Mekong Plans & Meatballs

Organizing visas, studying maps, trawling the internet: there are days when researching for a big trip can become tedious. But on Wednesday night I enjoyed some of the lighter side of journey planning and settled down in front of Oliver Stone’s Vietnam epic Platoon.

Platoon

A teenage favourite, it seemed somewhat dated these days. Charlie Sheen’s hair was a little coiffured and his bandana a little clean, but although many of the scenes were still somewhat disturbing the cinematography did inspire. The lush tropical jungles, endless paddy fields and meandering rivers all whet my appetite for my next gastronomic pedal powered quest following the mighty Mekong River through South East Asia. 

Leaving in late summer this year, I will ride the same bicycle that carried me through the Americas. I will sleep in the same musty little tent that was my home for over two years. But everything else about this trip is guaranteed to be totally different. Not least the fact that this time it will be work.

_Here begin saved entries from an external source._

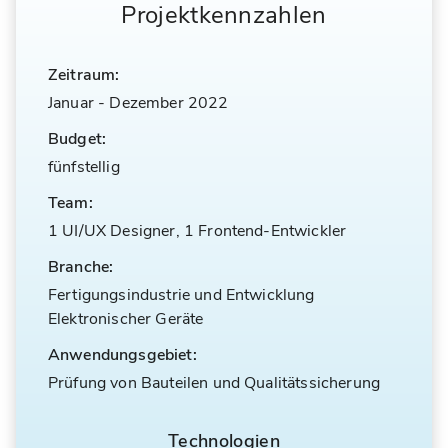
Projektkennzahlen
Zeitraum:
Januar
-
Dezember 2022
Budget:
fünfstellig
Team:
1 UI/UX Designer, 1 Frontend-Entwickler
Branche:
Fertigungsindustrie und Entwicklung
Elektronischer Geräte
Anwendungsgebiet:
Prüfung von Bauteilen und Qualitätssicherung
Technologien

Almost five years ago now I decided to quit my job in advertising and cycle from New York City to Rio de Janeiro collecting recipes along the way. Two and half years later I returned home and was lucky enough to be given the opportunity to write a book about my travels. The writing was a hard monastic experience that, if I’m honest, I didn’t really enjoy, but it paid the bills and to see a book in print is a wonderful feeling.
However as copies of The Hungry Cyclist begin to gather dust on bookshop shelves and appear in charity shops, the questions begin to be asked by friends, family and, of course, myself.

And what next?
What will you do now?

Do I carry on with this new unreliable and nomadic existence or do I return to a more sedentary and certain lifestyle? For me self-supported cycle touring is hard work. Lonely nights are spent in foreign fields, sickness and excruciating pain are a regularity and there is so much uncertainty.

There are days when, from the comfort of home, with Test Match Special on the radio and tea in the pot that thoughts of cycling alone through mountains with my wet worldly possessions stuffed in two panniers become nightmarish.

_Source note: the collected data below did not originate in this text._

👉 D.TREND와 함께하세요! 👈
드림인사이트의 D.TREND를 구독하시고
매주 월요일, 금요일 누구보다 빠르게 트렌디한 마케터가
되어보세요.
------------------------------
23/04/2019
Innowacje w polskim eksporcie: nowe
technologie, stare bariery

But then I remind myself that five years ago I pushed pixels for a living and ate Marks & Spencer sandwiches for lunch. Now I ride a bicycle in fascinating places looking for food. I have no idea what I’ll be doing five years from now but when in doubt I follow the words of Junior in Platoon.

“Free your mind and the ass will follow.”

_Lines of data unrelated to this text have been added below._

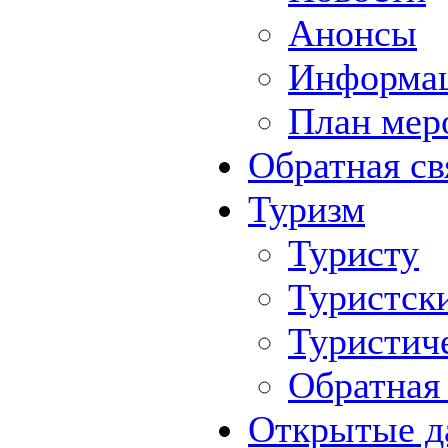
Анонсы
Информа
План мер
Обратная св
Туризм
Туристу
Туристск
Туристич
Обратная 
Открытые д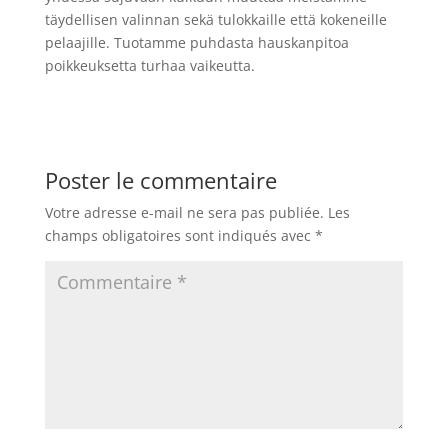
täydellisen valinnan sekä tulokkaille että kokeneille
pelaajille. Tuotamme puhdasta hauskanpitoa
poikkeuksetta turhaa vaikeutta.
Poster le commentaire
Votre adresse e-mail ne sera pas publiée.
Les
champs obligatoires sont indiqués avec
*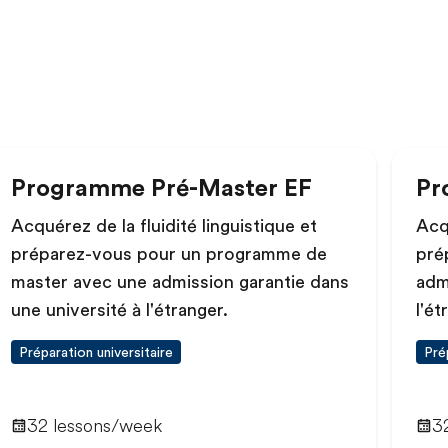
Programme Pré-Master EF
Pr
Acquérez de la fluidité linguistique et
Acqu
préparez-vous pour un programme de
pré
master avec une admission garantie dans
adm
une université à l'étranger.
l'ét
Préparation universitaire
Pré
32 lessons/week
3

Other than watching war films another area of research I am pursuing before I head for The Mekong is to start cooking as many South East Asian dishes as I can. Here is a very simple Vietnamese recipe for some meat balls that really are the dogs bollocks.

Xiu Mai (Vietnamese Meatballs)

Makes about 20 healthy meatballs

• 1 lb ground pork
• 2 tblsp Nuoc Mam (Vietnamese Fish Sauce)
• 1 tblsp soy sauce
• 2 tblsp sugar
• 1 tsp ground black pepper
• 1/2 tsp salt
• 3 cloves garlic, finely minced
• 1 small onion, finely chopped

1. Add 1 tbs of fish sauce, the soy sauce, sugar, black pepper, salt, garlic and onion to the pork.

2. Mix well with your hands in a large bowl and shape the pork into 2-inch-sized meatballs. Pan-fry until your balls are charred on the edges and set aside.

3. In the empty pan add the remaining fish sauce and sugar. When the sugar starts to caramelizes and turns brown add 1 cup of water. Stir well and pop the meat ball back in.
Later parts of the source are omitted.